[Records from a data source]
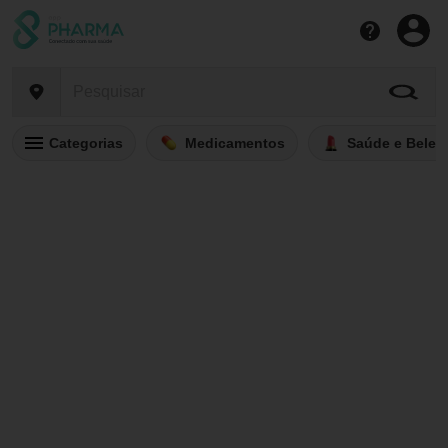
Categorias
Medicamentos
Saúde e Belez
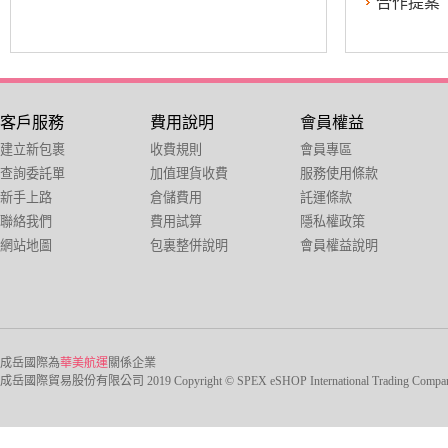
合作提案
客戶服務
費用說明
會員權益
建立新包裹
收費規則
會員專區
查詢委託單
加值理貨收費
服務使用條款
新手上路
倉儲費用
託運條款
聯絡我們
費用試算
隱私權政策
網站地圖
包裏整併說明
會員權益說明
成岳國際為
華美航運
關係企業
成岳國際貿易股份有限公司 2019 Copyright © SPEX eSHOP International Trading Company Ltd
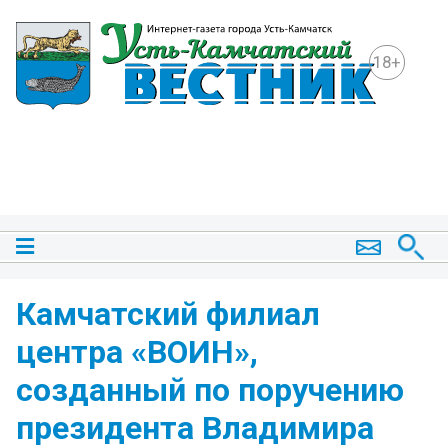
18+
Камчатский филиал
центра «ВОИН»,
созданный по поручению
президента Владимира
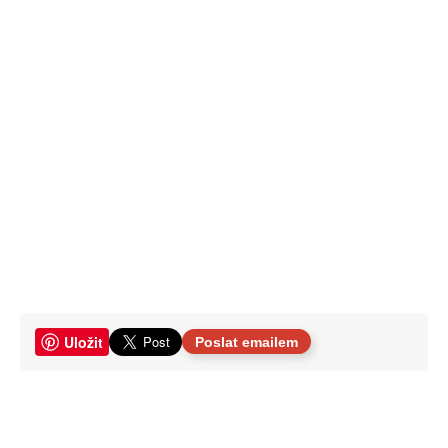
Uložit
Poslat emailem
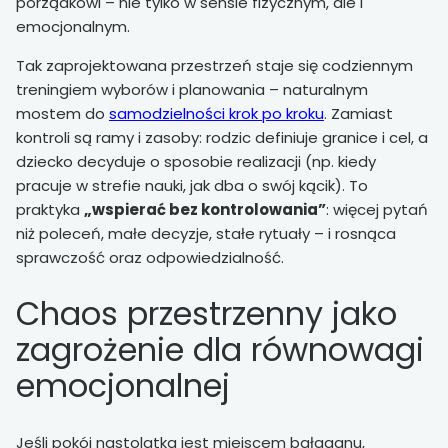
porządkowi – nie tylko w sensie fizycznym, ale i
emocjonalnym.
Tak zaprojektowana przestrzeń staje się codziennym
treningiem wyborów i planowania – naturalnym
mostem do
samodzielności krok po kroku
. Zamiast
kontroli są ramy i zasoby: rodzic definiuje granice i cel, a
dziecko decyduje o sposobie realizacji (np. kiedy
pracuje w strefie nauki, jak dba o swój kącik). To
praktyka
„wspierać bez kontrolowania”
: więcej pytań
niż poleceń, małe decyzje, stałe rytuały – i rosnąca
sprawczość oraz odpowiedzialność.
Chaos przestrzenny jako
zagrożenie dla równowagi
emocjonalnej
Jeśli pokój nastolatka jest miejscem bałaganu,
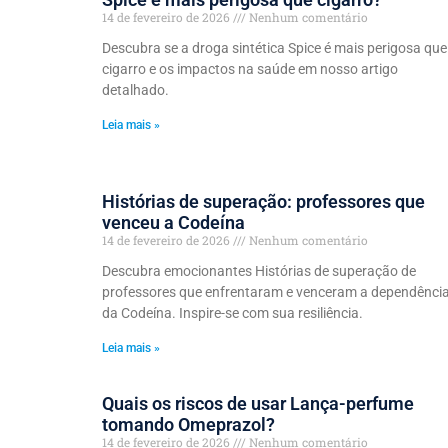
14 de fevereiro de 2026
Nenhum comentário
Descubra se a droga sintética Spice é mais perigosa que
cigarro e os impactos na saúde em nosso artigo
detalhado.
Leia mais »
Histórias de superação: professores que
venceu a Codeína
14 de fevereiro de 2026
Nenhum comentário
Descubra emocionantes Histórias de superação de
professores que enfrentaram e venceram a dependênci
da Codeína. Inspire-se com sua resiliência.
Leia mais »
Quais os riscos de usar Lança-perfume
tomando Omeprazol?
14 de fevereiro de 2026
Nenhum comentário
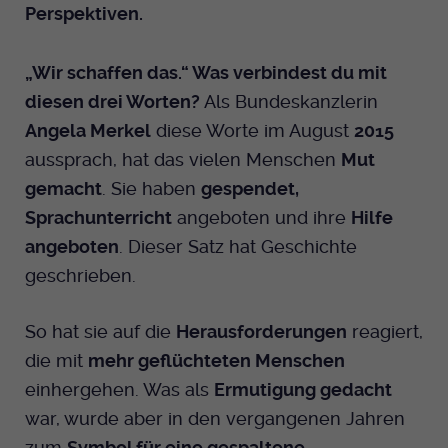
Perspektiven.
Dieser Cookie wird genutzt um
festzustellen ob ein Benutzer im TYPO3
Cookie-Informationen anzeigen
Name
_pk_id.424
Zweck
Backend eingelogged ist und die Seite
„Wir schaffen das.“ Was verbindest du mit
bearbeiten darf.
Anbieter
Medienhaus der EKHN GmbH
Marketing
diesen drei Worten?
Als Bundeskanzlerin
Reichweiten Analyse
Angela Merkel
diese Worte im August
2015
Laufzeit
13 Monate
Name
fe_typo_user
aussprach, hat das vielen Menschen
Mut
Cookie-Informationen anzeigen
Name
_fbp
Zweck
Einzigartige Besucher ID.
gemacht
. Sie haben
gespendet,
Anbieter
EKHN
Anbieter
Facebook Ireland Limited
Youtube
Sprachunterricht
angeboten und ihre
Hilfe
Laufzeit
Ende der Sitzung
Name
angeboten
. Dieser Satz hat Geschichte
_pk_ses.424
Laufzeit
3 Monate
geschrieben.
Facebook
Dieser Cookie wird genutzt um
Anbieter
Medienhaus der EKHN GmbH
Zweck
Anzeigen / Ads
festzustellen ob ein Benutzer im TYPO3
Zweck
Frontend eingelogged ist und die Seite
So hat sie auf die
Herausforderungen
reagiert,
Laufzeit
30 Minuten
Instagram
bearbeiten darf.
die mit
mehr geflüchteten Menschen
Zur Speicherung kurzfristiger
einhergehen. Was als
Ermutigung gedacht
Zweck
Informationen über den Besuch.
Name
war, wurde aber in den vergangenen Jahren
Twitter
PHPSESSID
zum
Symbol für eine gespaltene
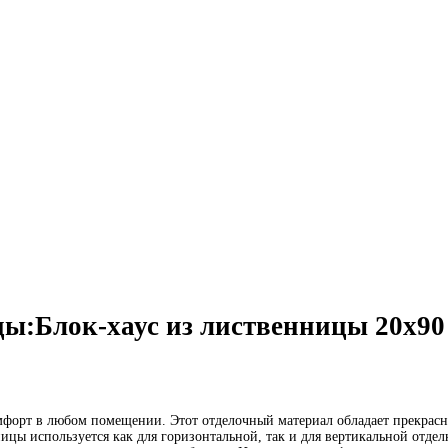
ицы:Блок-хаус из лиственницы 20х9
мфорт в любом помещении. Этот отделочный материал обладает прекрас
ницы используется как для горизонтальной, так и для вертикальной отде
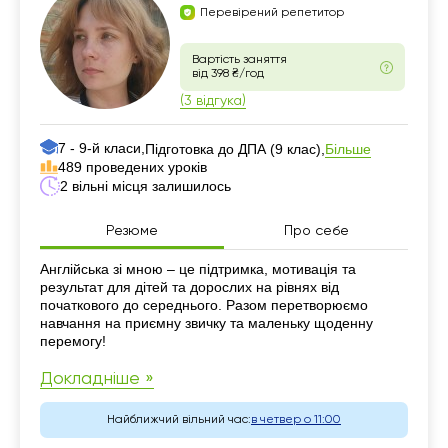
Перевірений репетитор
Вартість заняття
від 398 ₴/год
(3 відгука)
7 - 9-й класи,
Більше
Підготовка до ДПА (9 клас),
489 проведених уроків
2 вільні місця залишилось
Резюме
Про себе
Резюме
Англійська зі мною – це підтримка, мотивація та
результат для дітей та дорослих на рівнях від
початкового до середнього. Разом перетворюємо
навчання на приємну звичку та маленьку щоденну
перемогу!
Докладніше »
Найближчий вільний час:
в четвер о 11:00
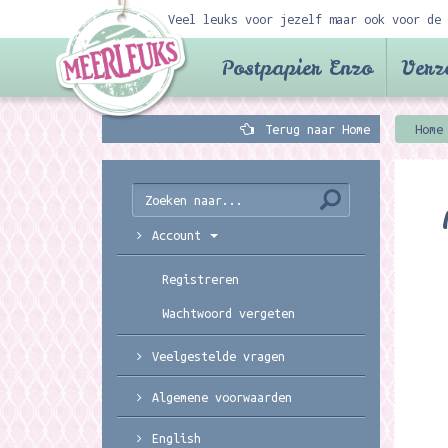
Veel leuks voor jezelf maar ook voor de 
Postpapier Enzo
Verz
Terug naar Home
Home
Account
Registreren
Wachtwoord vergeten
Veelgestelde vragen
Algemene voorwaarden
English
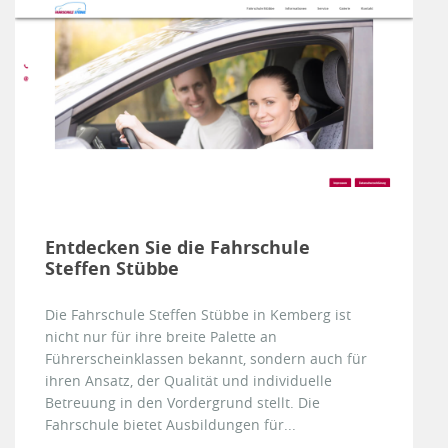
Entdecken Sie die Fahrschule
Steffen Stübbe
Die Fahrschule Steffen Stübbe in Kemberg ist
nicht nur für ihre breite Palette an
Führerscheinklassen bekannt, sondern auch für
ihren Ansatz, der Qualität und individuelle
Betreuung in den Vordergrund stellt. Die
Fahrschule bietet Ausbildungen für...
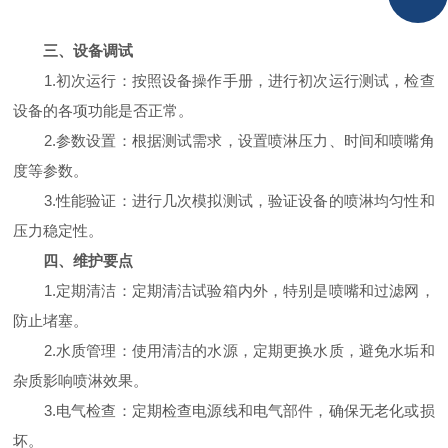
三、设备调试
1.初次运行：按照设备操作手册，进行初次运行测试，检查
设备的各项功能是否正常。
2.参数设置：根据测试需求，设置喷淋压力、时间和喷嘴角
度等参数。
3.性能验证：进行几次模拟测试，验证设备的喷淋均匀性和
压力稳定性。
四、维护要点
1.定期清洁：定期清洁试验箱内外，特别是喷嘴和过滤网，
防止堵塞。
2.水质管理：使用清洁的水源，定期更换水质，避免水垢和
杂质影响喷淋效果。
3.电气检查：定期检查电源线和电气部件，确保无老化或损
坏。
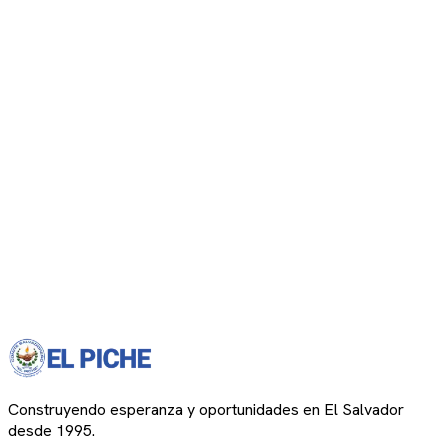
Construyendo esperanza y oportunidades en El Salvador
desde 1995.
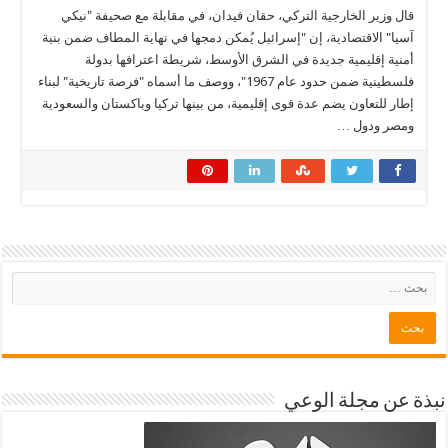
قال وزير الخارجية التركي، حقان فيدان، في مقابلة مع صحيفة "نيكي
آسيا" الاقتصادية، إن "إسرائيل يُمكن دمجها في نهاية المطاف ضمن بنية
أمنية إقليمية جديدة في الشرق الأوسط، شريطة اعترافها بدولة
فلسطينية ضمن حدود عام 1967"، ووصف ما أسماه "فرصة تاريخية" لبناء
إطار للتعاون يضم عدة قوى إقليمية، من بينها تركيا وباكستان والسعودية
ومصر ودول …
نبذة عن مجلة الوعي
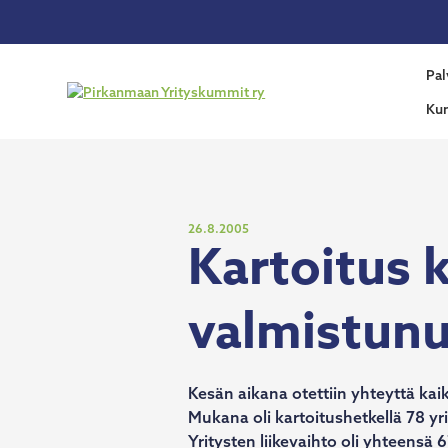
Siirry
sisältöön
Pirka
Pal
Yrity
Ku
Julkaistu
26.8.2005
Kartoitus 
valmistunu
Kesän aikana otettiin yhteyttä ka
Mukana oli kartoitushetkellä 78 yr
Yritysten liikevaihto oli yhteensä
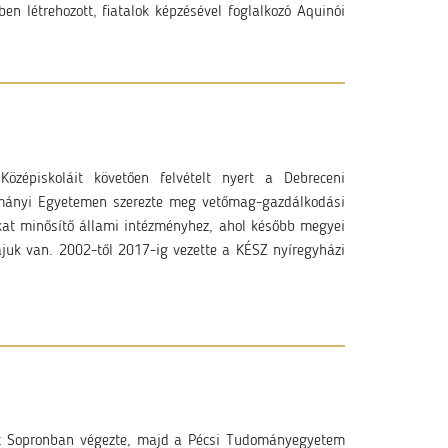
en létrehozott, fiatalok képzésével foglalkozó Aquinói
özépiskoláit követően felvételt nyert a Debreceni
ományi Egyetemen szerezte meg vetőmag-gazdálkodási
kat minősítő állami intézményhez, ahol később megyei
juk van. 2002-től 2017-ig vezette a KÉSZ nyíregyházi
it Sopronban végezte, majd a Pécsi Tudományegyetem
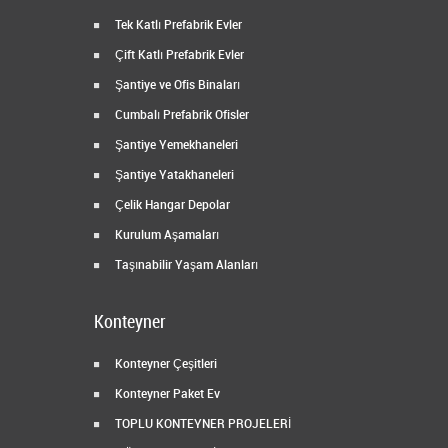
Tek Katlı Prefabrik Evler
Çift Katlı Prefabrik Evler
Şantiye ve Ofis Binaları
Cumbalı Prefabrik Ofisler
Şantiye Yemekhaneleri
Şantiye Yatakhaneleri
Çelik Hangar Depolar
Kurulum Aşamaları
Taşınabilir Yaşam Alanları
Konteyner
Konteyner Çeşitleri
Konteyner Paket Ev
TOPLU KONTEYNER PROJELERİ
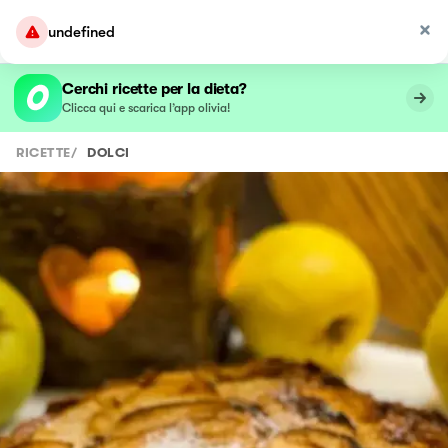
undefined
Cerchi ricette per la dieta?
Clicca qui e scarica l’app olivia!
RICETTE
/
DOLCI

- Your goal -
Scan the entries above for the word "superação". Report the lines that hold it.

- The completed task -
Histórias de superação: professores que
Descubra emocionantes Histórias de superação de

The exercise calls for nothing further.